Liu Daniel
Torrey Pines High School, San Diego, CA, USA.
Department of Psychiatry, University of California, San Diego, La Jolla, CA, USA.
PeerJ. 2019 Jun 19;7:e7170. doi: 10.7717/peerj.7170. eCollection 2019.
Next-generation sequencing technologies create large, multiplexed DNA sequences that require preprocessing before any further analysis. Part of this preprocessing includes demultiplexing and trimming sequences.

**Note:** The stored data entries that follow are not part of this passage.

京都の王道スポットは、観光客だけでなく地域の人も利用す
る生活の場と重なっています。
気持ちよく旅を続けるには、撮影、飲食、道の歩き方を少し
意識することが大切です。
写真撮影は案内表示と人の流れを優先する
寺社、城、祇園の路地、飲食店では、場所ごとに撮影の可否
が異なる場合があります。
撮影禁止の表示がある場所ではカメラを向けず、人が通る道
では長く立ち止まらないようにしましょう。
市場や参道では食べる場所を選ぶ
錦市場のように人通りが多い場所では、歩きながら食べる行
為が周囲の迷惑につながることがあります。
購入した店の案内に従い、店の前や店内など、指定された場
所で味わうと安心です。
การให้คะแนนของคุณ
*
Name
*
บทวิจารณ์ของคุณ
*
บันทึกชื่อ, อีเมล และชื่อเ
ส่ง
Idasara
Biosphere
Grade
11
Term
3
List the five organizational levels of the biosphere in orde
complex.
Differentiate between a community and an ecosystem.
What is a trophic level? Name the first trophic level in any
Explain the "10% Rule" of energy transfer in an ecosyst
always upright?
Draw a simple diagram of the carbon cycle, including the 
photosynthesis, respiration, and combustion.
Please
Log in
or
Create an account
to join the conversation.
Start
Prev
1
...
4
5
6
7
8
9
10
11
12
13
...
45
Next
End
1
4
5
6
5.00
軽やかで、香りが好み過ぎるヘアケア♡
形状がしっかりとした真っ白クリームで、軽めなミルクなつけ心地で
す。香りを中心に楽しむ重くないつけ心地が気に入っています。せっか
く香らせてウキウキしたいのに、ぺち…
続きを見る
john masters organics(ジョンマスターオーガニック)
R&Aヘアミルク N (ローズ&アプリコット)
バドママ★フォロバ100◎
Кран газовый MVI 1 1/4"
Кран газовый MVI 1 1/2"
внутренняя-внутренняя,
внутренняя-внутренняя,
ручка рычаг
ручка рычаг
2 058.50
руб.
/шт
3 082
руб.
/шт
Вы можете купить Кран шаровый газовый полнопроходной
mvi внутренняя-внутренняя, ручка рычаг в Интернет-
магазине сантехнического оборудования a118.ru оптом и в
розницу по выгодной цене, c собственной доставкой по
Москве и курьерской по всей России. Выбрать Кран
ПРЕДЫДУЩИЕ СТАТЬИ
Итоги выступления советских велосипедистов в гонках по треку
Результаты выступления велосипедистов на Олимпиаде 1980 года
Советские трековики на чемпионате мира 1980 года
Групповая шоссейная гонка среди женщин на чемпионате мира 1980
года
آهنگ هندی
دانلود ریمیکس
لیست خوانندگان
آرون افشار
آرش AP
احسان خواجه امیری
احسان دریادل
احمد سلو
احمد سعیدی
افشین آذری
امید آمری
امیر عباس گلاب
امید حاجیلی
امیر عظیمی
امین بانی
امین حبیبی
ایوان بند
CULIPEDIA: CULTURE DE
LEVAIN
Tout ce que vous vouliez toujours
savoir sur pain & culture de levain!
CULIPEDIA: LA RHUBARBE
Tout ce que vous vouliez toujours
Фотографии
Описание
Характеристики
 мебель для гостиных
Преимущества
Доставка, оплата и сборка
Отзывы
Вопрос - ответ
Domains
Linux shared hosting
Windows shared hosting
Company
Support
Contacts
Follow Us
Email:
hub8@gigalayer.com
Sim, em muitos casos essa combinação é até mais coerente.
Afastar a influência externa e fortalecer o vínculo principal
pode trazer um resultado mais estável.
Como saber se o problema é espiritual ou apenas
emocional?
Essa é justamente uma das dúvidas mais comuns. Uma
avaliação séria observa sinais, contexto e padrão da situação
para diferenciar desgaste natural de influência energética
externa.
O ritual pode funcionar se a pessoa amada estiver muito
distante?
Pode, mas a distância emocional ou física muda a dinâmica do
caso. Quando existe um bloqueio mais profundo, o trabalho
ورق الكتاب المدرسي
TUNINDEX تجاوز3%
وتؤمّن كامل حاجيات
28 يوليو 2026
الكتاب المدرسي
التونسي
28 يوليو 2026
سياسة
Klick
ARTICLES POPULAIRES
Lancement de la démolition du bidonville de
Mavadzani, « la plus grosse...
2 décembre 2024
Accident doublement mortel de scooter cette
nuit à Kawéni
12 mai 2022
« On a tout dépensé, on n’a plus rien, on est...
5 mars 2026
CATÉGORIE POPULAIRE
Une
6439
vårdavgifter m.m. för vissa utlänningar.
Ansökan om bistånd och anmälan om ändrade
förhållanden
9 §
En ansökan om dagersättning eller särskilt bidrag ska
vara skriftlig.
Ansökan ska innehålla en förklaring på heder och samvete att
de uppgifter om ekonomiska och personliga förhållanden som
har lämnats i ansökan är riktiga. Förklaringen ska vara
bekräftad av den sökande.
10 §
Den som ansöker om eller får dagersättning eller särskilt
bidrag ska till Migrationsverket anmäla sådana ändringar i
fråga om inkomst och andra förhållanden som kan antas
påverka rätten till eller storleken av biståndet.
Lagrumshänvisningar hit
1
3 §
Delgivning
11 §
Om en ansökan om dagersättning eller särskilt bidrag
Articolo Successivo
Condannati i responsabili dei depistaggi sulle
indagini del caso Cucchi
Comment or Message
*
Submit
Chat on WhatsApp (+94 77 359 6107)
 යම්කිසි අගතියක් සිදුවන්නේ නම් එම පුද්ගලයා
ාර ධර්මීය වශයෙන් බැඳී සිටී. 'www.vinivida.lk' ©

Although there are many existing tools that can handle these preprocessing steps, they cannot be easily extended to new sequence schematics when new pipelines are developed. We present Fuzzysplit, a tool that relies on a simple declarative language to describe the schematics of sequences, which makes it incredibly adaptable to different use cases. In this paper, we explain the matching algorithms behind Fuzzysplit and we provide a preliminary comparison of its performance with other well-established tools. Overall, we find that its matching accuracy is comparable to previous tools.
新一代测序技术会生成大量的多重DNA序列,在进行任何进一步分析之前都需要进行预处理。这种预处理的一部分包括对序列进行解复用和修剪。尽管有许多现有工具可以处理这些预处理步骤,但在开发新的流程时,它们不容易扩展到新的序列方案。我们展示了Fuzzysplit,这是一种依赖简单声明性语言来描述序列方案的工具,这使得它非常适用于不同的用例。在本文中,我们解释了Fuzzysplit背后的匹配算法,并对其与其他成熟工具的性能进行了初步比较。总体而言,我们发现它的匹配精度与以前的工具相当。